Task statement> Scan the listing and copy each line where the word "administrativa" is present.

------------------------------------------------------------

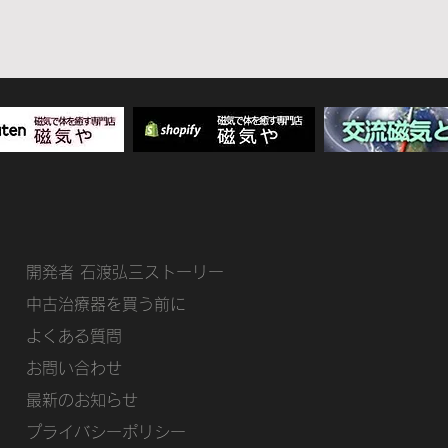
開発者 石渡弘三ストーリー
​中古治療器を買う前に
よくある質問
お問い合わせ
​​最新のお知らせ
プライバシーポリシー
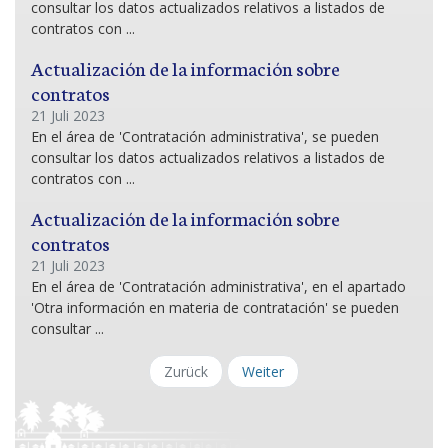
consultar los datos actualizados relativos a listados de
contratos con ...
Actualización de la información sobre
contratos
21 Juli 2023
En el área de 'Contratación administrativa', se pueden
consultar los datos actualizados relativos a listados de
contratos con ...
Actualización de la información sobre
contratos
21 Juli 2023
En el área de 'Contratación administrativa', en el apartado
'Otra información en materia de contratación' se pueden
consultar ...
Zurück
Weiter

------------------------------------------------------------

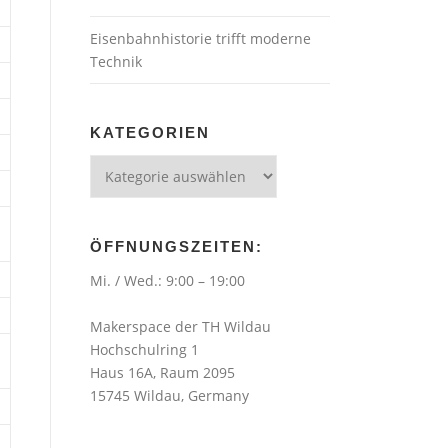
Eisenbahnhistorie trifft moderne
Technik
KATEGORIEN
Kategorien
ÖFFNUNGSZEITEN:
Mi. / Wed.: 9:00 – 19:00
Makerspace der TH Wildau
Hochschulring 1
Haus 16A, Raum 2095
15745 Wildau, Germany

------------------------------------------------------------

Reply to the task>
En el área de 'Contratación administrativa', se pueden
En el área de 'Contratación administrativa', en el apartado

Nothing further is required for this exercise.